Assignment
Restate the lines word for word, from the first line of the records through the line containing "15 130 руб. (39, 771)". Leave out the pictures and anything after that line.

Data to process
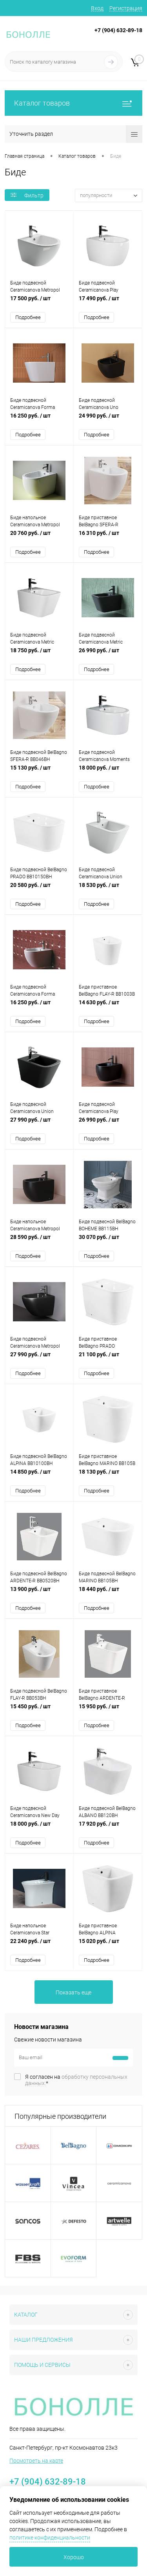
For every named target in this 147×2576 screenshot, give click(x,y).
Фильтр (27, 195)
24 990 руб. (108, 419)
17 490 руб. (108, 302)
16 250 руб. (39, 419)
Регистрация (125, 8)
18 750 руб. (39, 654)
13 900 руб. (39, 1593)
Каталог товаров (73, 103)
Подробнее (28, 317)
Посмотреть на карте (36, 2460)
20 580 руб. (39, 889)
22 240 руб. (39, 1945)
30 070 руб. (108, 1241)
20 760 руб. (39, 537)
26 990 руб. (108, 654)
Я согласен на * (76, 2080)
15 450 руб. (39, 1710)
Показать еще (73, 1992)
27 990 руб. (39, 1124)
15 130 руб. (39, 771)
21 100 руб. (108, 1358)
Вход (97, 8)
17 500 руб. (39, 302)
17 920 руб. (108, 1828)
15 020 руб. (108, 1945)
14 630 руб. (108, 1006)
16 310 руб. (108, 537)
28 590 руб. (39, 1241)
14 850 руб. (39, 1476)
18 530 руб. (108, 889)
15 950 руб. (108, 1710)
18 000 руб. (108, 771)
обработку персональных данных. (76, 2080)
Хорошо (74, 2557)
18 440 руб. (108, 1593)
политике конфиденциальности (49, 2537)
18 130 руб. (108, 1476)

Result of the exercise
For every named target in this 147×2576 screenshot, give click(x,y).
Фильтр (27, 195)
24 990 руб. (108, 419)
17 490 руб. (108, 302)
16 250 руб. (39, 419)
Регистрация (125, 8)
18 750 руб. (39, 654)
13 900 руб. (39, 1593)
Каталог товаров (73, 103)
Подробнее (28, 317)
Посмотреть на карте (36, 2460)
20 580 руб. (39, 889)
22 240 руб. (39, 1945)
30 070 руб. (108, 1241)
20 760 руб. (39, 537)
26 990 руб. (108, 654)
Я согласен на * (76, 2080)
15 450 руб. (39, 1710)
Показать еще (73, 1992)
27 990 руб. (39, 1124)
15 130 руб. (39, 771)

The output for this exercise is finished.